TypeDB helps Origin Sciences build a cancer research platform that finds what conventional pipelines overlook

A new platform, built by Origin Sciences, shows how TypeDB enabled the development of a pathway-level methylation analysis system for colorectal cancer research, processing a 22 GB clinical dataset end-to-end in under an hour, and recovering oncogenic signals that conventional pipelines tend to overlook.
Origin Sciences is a leading genomics company developing early detection tools for colorectal cancer. Their OriCol™ device collects rectal mucus. Their research programme has produced peer-reviewed findings in Nature Communications, including the first published demonstration of CRC-associated methylation signal from that sample type, a finding published in Nature Communications. EpiGraph is the internal platform they built to make that kind of analysis tractable at scale.
Genome-scale methylation analysis sits at the intersection of two hard problems. The first is numerical; across millions of CpG sites and hundreds of samples that can’t be casually loaded into memory. The second is biological: raw genomic coordinates are meaningless without context when mapped to genes, promoters, CpG islands, pathways, and functional annotations, most of which is relationship structure rather than numbers. Most pipelines solve one at the cost of the other, which is the problem EpiGraph was built to avoid.
The dataset: 864 samples, ~4 million genomic sites, 22 GB of raw data drawn from three independent clinical studies.
Architecture
EpiGraph uses two storage layers, each chosen for its particular specialism.
TypeDB holds the biological structure, genes, pathways, CpG-to-region mappings, functional annotations, sample metadata. Parquet files, queried via DuckDB, hold the dense beta-value matrix. A thin Python layer bridges the two, pulling structure from the graph, slicing signal from columnar storage, and writing derived per-pathway features back into the graph as first-class entities.
The numerical work (gene aggregation and pathway over-representation) runs against the Parquet/DuckDB layer and completes in 139s and 101s respectively on a single workstation. The biological queries (pathway membership, CpG annotation, directional metadata) run against TypeDB and stay expressed in biological terms rather than hand-coded SQL joins.
TypeDB specifically shaped the design. The function construct makes transitive biological queries natural to express: a four-line TypeQL function replaces a recursive CTE. @values and @card constraints turn the schema into a specification of valid biology rather than a container for whatever happens to be inserted.

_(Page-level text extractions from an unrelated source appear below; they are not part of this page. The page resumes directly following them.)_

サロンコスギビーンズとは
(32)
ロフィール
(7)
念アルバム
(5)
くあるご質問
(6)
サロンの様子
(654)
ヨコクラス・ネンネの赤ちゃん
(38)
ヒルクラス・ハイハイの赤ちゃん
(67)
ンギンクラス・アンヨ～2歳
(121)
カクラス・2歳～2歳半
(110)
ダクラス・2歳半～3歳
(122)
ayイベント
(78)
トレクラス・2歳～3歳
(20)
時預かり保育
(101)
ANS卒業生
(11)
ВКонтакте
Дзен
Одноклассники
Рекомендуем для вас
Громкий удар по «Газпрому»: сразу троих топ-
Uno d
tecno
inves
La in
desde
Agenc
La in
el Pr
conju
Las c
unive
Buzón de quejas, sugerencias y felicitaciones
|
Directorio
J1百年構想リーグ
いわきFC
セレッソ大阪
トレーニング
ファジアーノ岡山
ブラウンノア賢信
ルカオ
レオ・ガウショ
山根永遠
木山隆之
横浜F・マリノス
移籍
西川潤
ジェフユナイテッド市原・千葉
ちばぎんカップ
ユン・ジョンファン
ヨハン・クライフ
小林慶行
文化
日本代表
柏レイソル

The TypeDB AI assistant compressed schema iteration substantially; the first working version of the full software stack (schema, loaders, analysis layer, reports, tests, CI) came together in a single engineering day.
What it found
Running against the full cohort:
- 4,850 genes reached FDR significance in the CRC-vs-control comparison across 49,371 gene-level features
- 1,152 further distinguished CRC from pre-cancerous polyps
- 11 Reactome pathways reached significance, clustering around PI3K/AKT, RAF/MAPK, and FGFR2 — the same growth-factor axes that recurrent driver mutations target in CRC, recovered from methylation data alone with no mutation-panel input
The FGFR2 result illustrates why the architecture matters. None of the seven genes involved would have been significant individually. In TypeDB, the relationship between gene and pathway is a first-class property of the graph. So, evaluated as a group, under a graph-native pathway-membership query, they produced a statistically significant and biologically coherent result that aligns with independent mutation-level knowledge of CRC driver biology. A gene-by-gene pipeline wouldn’t have surfaced it.

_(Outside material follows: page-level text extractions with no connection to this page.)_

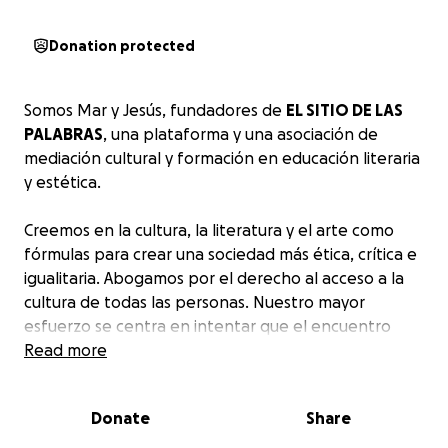
Donation protected
Somos Mar y Jesús, fundadores de
EL SITIO DE LAS
PALABRAS
, una plataforma y una asociación de
mediación cultural y formación en educación literaria
y estética.
Creemos en la cultura, la literatura y el arte como
fórmulas para crear una sociedad más ética, crítica e
igualitaria. Abogamos por el derecho al acceso a la
cultura de todas las personas. Nuestro mayor
esfuerzo se centra en intentar que el encuentro
entre cultura y sociedad se dé en todos los ámbitos
Read more
posibles, sobre todo en los más necesarios:
colectivos en situación de vulnerabilidad, escuelas,
Donate
Share
familias y bibliotecas.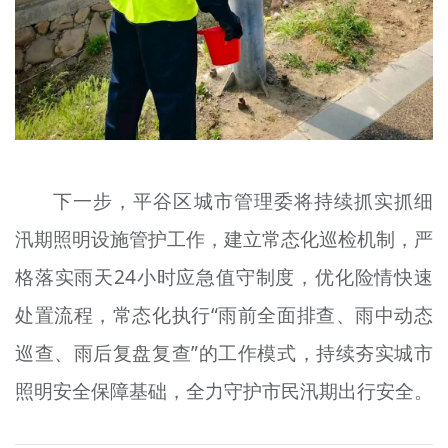
下一步，平谷区城市管理委将持续抓实抓细
汛期照明设施管护工作，建立常态化巡检机制，严
格落实雨天24小时应急值守制度，优化险情快速
处置流程，常态化执行“雨前全面排查、雨中动态
巡查、雨后复盘复查”的工作模式，持续夯实城市
照明安全保障基础，全力守护市民汛期出行安全。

A direction-aware re-analysis added further signal. Using curated CpG-direction metadata stored directly in the graph, EpiGraph produced separate matrices for hyper- and hypo-methylated genes. 90% of hyper-methylated genes (FDR q < 0.05) carried cohort-level CRC signal, against 3.5% of hypo-methylated genes. The canonical CRC-CIMP pattern, surfaced from a single pre-specified graph property rather than derived from the cohort data.
The same per-sample pathway feature vector also functions as a cohort QC layer. Samples whose pathway-level signature is inconsistent with their recorded group can be flagged for provenance and labelling review. Because every feature is defined in biological terms, anomalies arrive with an immediate biological handle, faster to triage than inspecting anonymous statistical outliers.
On choosing TypeDB
“I evaluated property-graph alternatives before committing to TypeDB. The difference was constraint enforcement. In a property graph, controlled vocabularies and cardinality rules live in your application code — you find out they’re broken late. In TypeDB, they live in the schema. For a biological domain with real structure, that’s not a developer-experience nicety. It’s a correctness feature.”
— Andrew Page, Origin Sciences
The constraint enforcement point generalises beyond biology. Any domain where the data has real structure – controlled vocabularies, typed relationships, cardinality rules that mean something – benefits from encoding that structure at the schema layer rather than the application layer. EpiGraph is a concrete example of what that looks like in practice.
EpiGraph is open source under MIT licence: github.com/originsciences/epigraph. The full technical whitepaper is available from Origin Sciences on request.